(Dataset items)
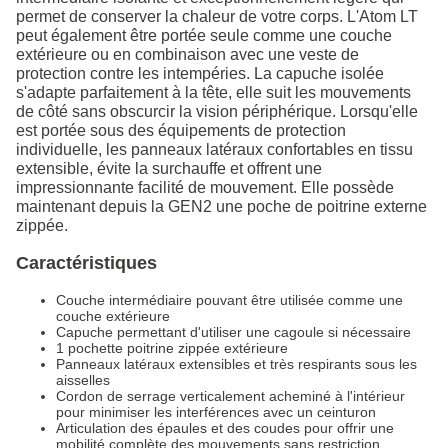
permet de conserver la chaleur de votre corps. L'Atom LT
peut également être portée seule comme une couche
extérieure ou en combinaison avec une veste de
protection contre les intempéries. La capuche isolée
s'adapte parfaitement à la tête, elle suit les mouvements
de côté sans obscurcir la vision périphérique. Lorsqu'elle
est portée sous des équipements de protection
individuelle, les panneaux latéraux confortables en tissu
extensible, évite la surchauffe et offrent une
impressionnante facilité de mouvement. Elle possède
maintenant depuis la GEN2 une poche de poitrine externe
zippée.
Caractéristiques
Couche intermédiaire pouvant être utilisée comme une
couche extérieure
Capuche permettant d'utiliser une cagoule si nécessaire
1 pochette poitrine zippée extérieure
Panneaux latéraux extensibles et très respirants sous les
aisselles
Cordon de serrage verticalement acheminé à l'intérieur
pour minimiser les interférences avec un ceinturon
Articulation des épaules et des coudes pour offrir une
mobilité complète des mouvements sans restriction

What the exercise asks: When a line above contains the string "latéraux", copy that line.

Written response:
individuelle, les panneaux latéraux confortables en tissu
Panneaux latéraux extensibles et très respirants sous les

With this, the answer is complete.